START GIVEN ENTRIES
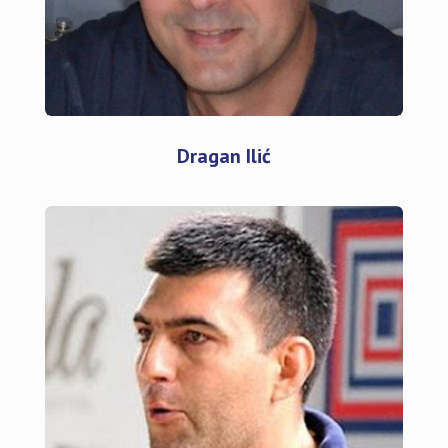
Dragan Ilić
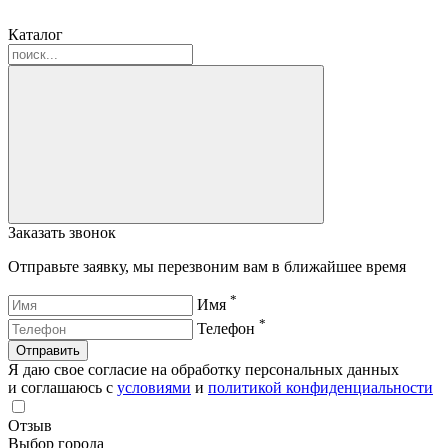
Каталог
Заказать звонок
Отправьте заявку, мы перезвоним вам в ближайшее время
*
Имя
*
Телефон
Отправить
Я даю свое согласие на обработку персональных данных
и соглашаюсь с
условиями
и
политикой конфиденциальности
Отзыв
Выбор города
END GIVEN ENTRIES
#### WORK INSTRUCTION
Please print every record above exactly, but leave the pictures out.

#### TASK ANSWER
Dragan Ilić
Каталог
Заказать звонок
Отправьте заявку, мы перезвоним вам в ближайшее время
*
Имя
*
Телефон
Отправить
Я даю свое согласие на обработку персональных данных
и соглашаюсь с
условиями
и
политикой конфиденциальности
Отзыв
Выбор города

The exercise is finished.